WHAT NEEDS TO BE DONE: Repeat the data exactly. Pictures stay out.
** GIVEN RECORDS follows **
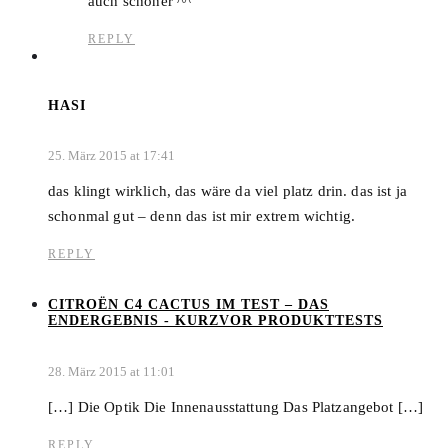
auch schöner ^^
REPLY
HASI
25. März 2015 at 17:41
das klingt wirklich, das wäre da viel platz drin. das ist ja
schonmal gut – denn das ist mir extrem wichtig.
REPLY
CITROËN C4 CACTUS IM TEST – DAS
ENDERGEBNIS - KURZVOR PRODUKTTESTS
28. März 2015 at 11:01
[…] Die Optik Die Innenausstattung Das Platzangebot […]
REPLY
** End of GIVEN RECORDS **
ANSWER TO THIS TASK:
auch schöner ^^
REPLY
HASI
25. März 2015 at 17:41
das klingt wirklich, das wäre da viel platz drin. das ist ja
schonmal gut – denn das ist mir extrem wichtig.
REPLY
CITROËN C4 CACTUS IM TEST – DAS
ENDERGEBNIS - KURZVOR PRODUKTTESTS
28. März 2015 at 11:01
[…] Die Optik Die Innenausstattung Das Platzangebot […]
REPLY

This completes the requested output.